Was ich aber empfunden und mitgenommen habe: die re:publica 2022 war nicht nur eine der vielfältigsten, interessantesten und inspirierendsten Veranstaltungen, die ich jemals besucht habe sondern auch eine, die die Welt so sieht und lebt, wie ich es mir überall und jeden Tag auch »draußen« wünschen würde. Mit tausenden Menschen, die in ihrer Individualität und Würde respektiert werden, unabhängig von ihrer Herkunft, Hautfarbe, Sprache, Orientierung, ihrem Geschlecht und ihrem Erscheinungsbild. Mit Veranstaltern, die sich mit Herzblut engagieren, die ein eingeschworenes Team bilden, die eine Vision haben, die dieses Event in der Hoffnung auf eine bessere Zukunft ausrichten. Mit Vortragenden, die – trotz aller teils deprimierenden Themen und düsteren Entwicklungstendenzen auf diesem Planeten und in diesen Zeiten – immer auch mögliche Strategien zum Gegensteuern und Handeln aufzeigten. Mit einem Publikum, das sich begeistern und mitreißen ließ, das neugierig ist, mentale Grenzen überwinden will, etwas dazulernen, konstruktiv diskutieren, andere Sichtweisen verstehen und annehmen kann, Kontroversen sachlich und zum gemeinsamen Besten überkommen will und an besseren, positiven Zukunftsvisionen mitwirken möchte. Und letztlich als ein Event, das Diversität akzeptiert und fördert, an Barrierefreiheit denkt, Nachhaltigkeit vorlebt, Besucher für fleischlose Ernährung interessieren möchte, Awareness aktiv und unterstützend fördert und mit der Kreativität und Power der »Netzgemeinde« und anderer Gleichgesinnter die Welt und die Gesellschaft inspirieren und voranbringen möchte.

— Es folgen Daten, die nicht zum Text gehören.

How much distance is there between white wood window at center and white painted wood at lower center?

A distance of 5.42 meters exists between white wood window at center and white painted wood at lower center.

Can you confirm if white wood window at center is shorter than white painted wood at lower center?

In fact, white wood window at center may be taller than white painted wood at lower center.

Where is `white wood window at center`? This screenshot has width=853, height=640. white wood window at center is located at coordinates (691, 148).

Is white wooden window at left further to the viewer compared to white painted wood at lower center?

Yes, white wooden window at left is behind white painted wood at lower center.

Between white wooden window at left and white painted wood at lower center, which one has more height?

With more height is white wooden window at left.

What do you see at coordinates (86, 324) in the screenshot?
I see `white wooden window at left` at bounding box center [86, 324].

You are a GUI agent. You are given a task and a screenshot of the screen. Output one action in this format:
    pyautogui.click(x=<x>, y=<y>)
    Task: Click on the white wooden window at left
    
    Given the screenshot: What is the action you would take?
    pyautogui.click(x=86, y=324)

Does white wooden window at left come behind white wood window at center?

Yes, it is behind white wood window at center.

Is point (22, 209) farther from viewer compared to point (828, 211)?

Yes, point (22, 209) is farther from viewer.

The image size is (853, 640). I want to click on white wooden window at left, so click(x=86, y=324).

Ich sage danke, re:publica, für diese anstrengenden, bunten, nachdenklichen, amüsanten, befruchtenden und hochinteressanten Tage und freue mich auf ein Wiedersehen – wann immer das sein wird. Vielleicht (und hoffentlich!) blows me the wind ja schon nächstes Jahr wieder hin.

Regensburgreise (II)

Vier Tage Regensburg sind schon wieder um. Wie immer bei solchen kompakten Auszeiten streiten im Kopf zwei Bewertungen miteinander – einerseits »Boah, es passiert jeden Tag so viel abseits der sonstigen Alltagsroutine, dass sich vier Tage anfühlen wie sonst vierzehn«, andererseits »Huch, ist ja schon wieder Zeit zum Abreisen, das ging eigentlich viel zu schnell vorbei«.

Nach drei Jahren Pause fühlte es sich gut an, mal wieder in dieser schönen Stadt zu Gast zu sein und die »Corona-Lücke« von zwei Jahren war gefühlt im Nu geschlossen, als sei ich tatsächlich letzte Pfingsten zum letzten Mal dort gewesen, anstatt 2018. Fast alle vertrauten und schon oft besuchten Orte – Biergärten, Restaurants, die Lieblingseisdiele, Geschäfte – haben die Pandemieflaute überlebt, etliche neue Locations haben eröffnet, ein sehr geschätztes Restaurant hat seine Preise dermaßen angezogen, dass es für mich leider unbesuchbar geworden ist – aber wenn die zahlungswillige Kundschaft das trägt (der Blick durchs Fenster am Pfingstsamstag ließ vermuten: nein), dann sei es.

Etwas enttäuscht war ich von einem anderen zuvor schon oft besuchten Restaurant, bei dem ich via OpenTable eine Reservierung vornahm: laut App hieß es »zur gewünschten Zeit noch vier Tische buchbar« und so belegte ich einen davon. Im Laufe des Tages kam dann jedoch ein Anruf: es hätte einen »Fehler« bei der Reservierung gegeben und man müsse die Reservierung entweder auf 18 Uhr vorverlegen oder stornieren. Damit fiel die Annahme in sich zusammen, ein Online-Reservierungstool würde verlässlich den realen Kapazitätsbestand der verfügbaren Tische abbilden, bedauerlicherweise in sich zusammen und wir mussten umdisponieren. Durch eine Wiedersehen (ebenfalls nach mehreren Jahren) mit alten Bekannten aus der «Alte-Musik-Szene« und eine spontane Verabredung zum Abendessen in einem großen Biergarten war dann aber die Stornolücke schnell gefüllt und so war es gut, wie es sich fügte.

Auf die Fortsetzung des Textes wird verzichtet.